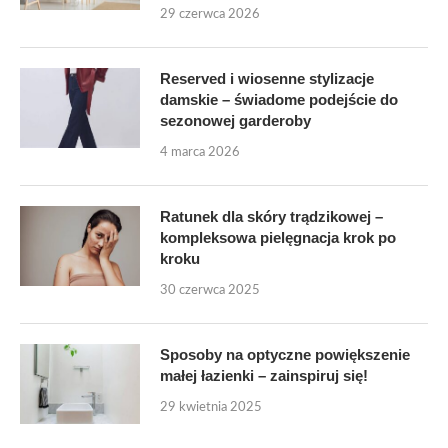
29 czerwca 2026
Reserved i wiosenne stylizacje
damskie – świadome podejście do
sezonowej garderoby
4 marca 2026
Ratunek dla skóry trądzikowej –
kompleksowa pielęgnacja krok po
kroku
30 czerwca 2025
Sposoby na optyczne powiększenie
małej łazienki – zainspiruj się!
29 kwietnia 2025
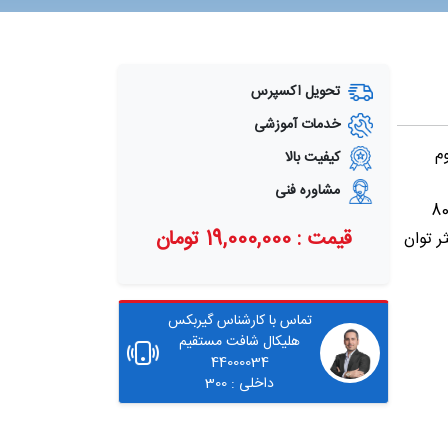
تحویل اکسپرس
خدمات آموزشی
ومینیوم
کیفیت بالا
مشاوره فنی
ن متر و برای گیربکس با پوسته چدنی 8000
قیمت : 19,000,000 تومان
ر توان
تماس با کارشناس گیربکس
هلیکال شافت مستقیم
44000034
داخلی : 300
--
▶ **Instructions to follow**
Lines holding the word "گیربکس": say how many there are in the data, and nothing more.

▶ **Output for this exercise**
2